Data items
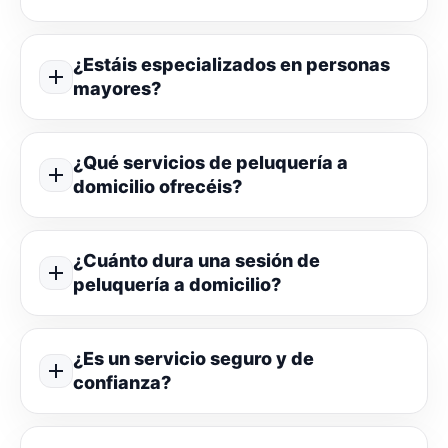
¿Estáis especializados en personas
mayores?
¿Qué servicios de peluquería a
domicilio ofrecéis?
¿Cuánto dura una sesión de
peluquería a domicilio?
¿Es un servicio seguro y de
confianza?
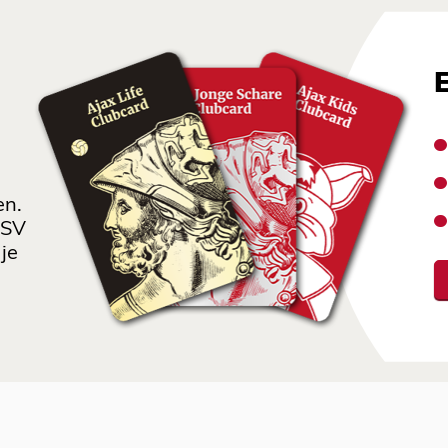
en.
 SV
je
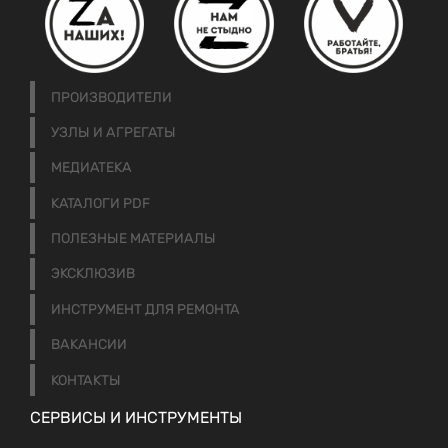
ПРОИЗВОДИТЕЛИ
УЗЛЫ И АГРЕГАТЫ
МЕДИАТЕКА
КАТАЛОГИ PDF
ПОЛЕЗНЫЕ МАТЕРИАЛЫ
ЭКСКЛЮЗИВ
ИНСТРУМЕНТ ДЛЯ РЕМОНТА
ВАКАНСИИ
КОНТАКТЫ
СЕРВИСЫ И ИНСТРУМЕНТЫ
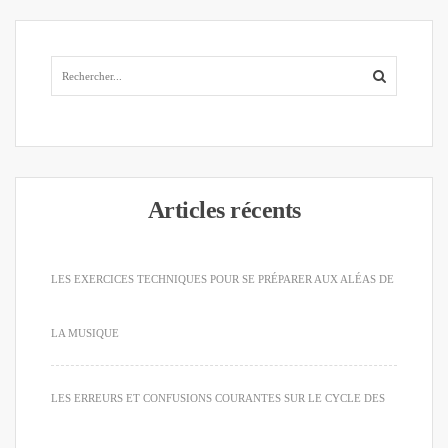
Articles récents
LES EXERCICES TECHNIQUES POUR SE PRÉPARER AUX ALÉAS DE
LA MUSIQUE
LES ERREURS ET CONFUSIONS COURANTES SUR LE CYCLE DES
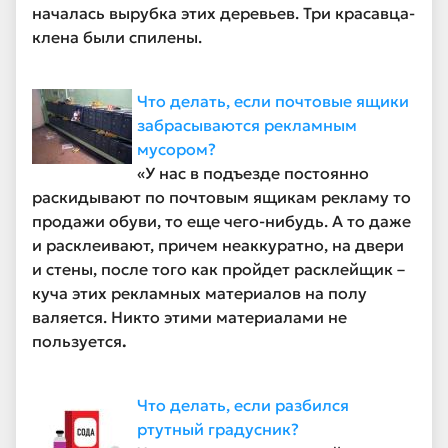
началась вырубка этих деревьев. Три красавца-
клена были спилены.
Что делать, если почтовые ящики
забрасываются рекламным
мусором?
«У нас в подъезде постоянно
раскидывают по почтовым ящикам рекламу то
продажи обуви, то еще чего-нибудь. А то даже
и расклеивают, причем неаккуратно, на двери
и стены, после того как пройдет расклейщик –
куча этих рекламных материалов на полу
валяется. Никто этими материалами не
пользуется
.
Что делать, если разбился
ртутный градусник?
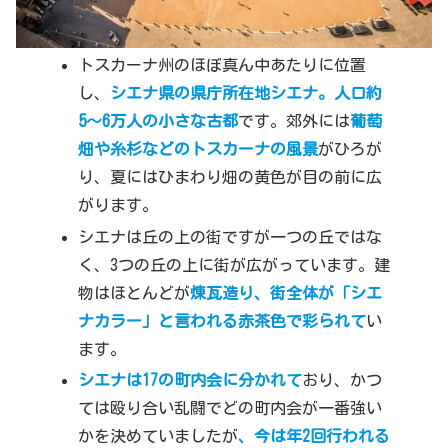
トスカーナ州のほぼ真ん中あたりに位置
し、
シエナ県の県庁所在地シエナ。人口約
5〜6万人の小さな古都
です。郊外には
葡萄
畑や糸杉などのトスカーナの風景
がひろが
り、夏にはひまわり畑の黄色が目の前に広
がります。
シエナは丘の上の街ですが一つの丘ではな
く、3つの丘の上に街が広がっています。建
物はほとんどが
煉瓦造り、街全体が「シエ
ナカラー」と言われる赤茶色で彩られて
い
ます。
シエナは17の町内会に分かれて
おり、かつ
ては殴り合い乱闘でどの町内会が一番強い
かを決めていましたが
、
今は年2回行われる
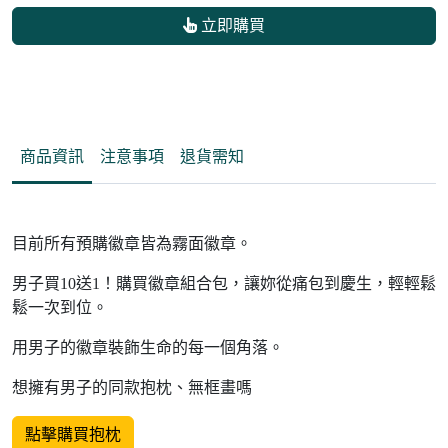
立即購買
商品資訊
注意事項
退貨需知
目前所有預購徽章皆為霧面徽章。
男子買10送1！購買徽章組合包，讓妳從痛包到慶生，輕輕鬆
鬆一次到位。
用男子的徽章裝飾生命的每一個角落。
想擁有男子的同款抱枕、無框畫嗎
點擊購買抱枕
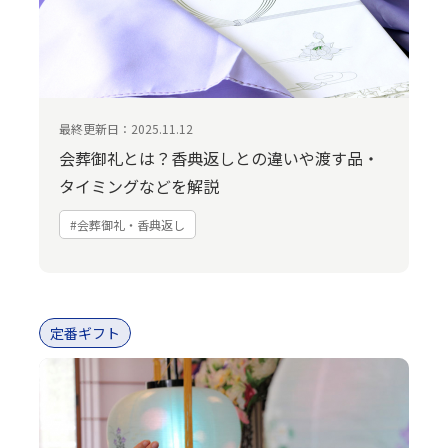
最終更新日：2025.11.12
会葬御礼とは？香典返しとの違いや渡す品・
タイミングなどを解説
#会葬御礼・香典返し
定番ギフト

Task requirements »
Search the records for the string "делать" and, wherever a line contains it, please copy that line.

Response »
Что делать, если почтовые ящики
Что делать, если разбился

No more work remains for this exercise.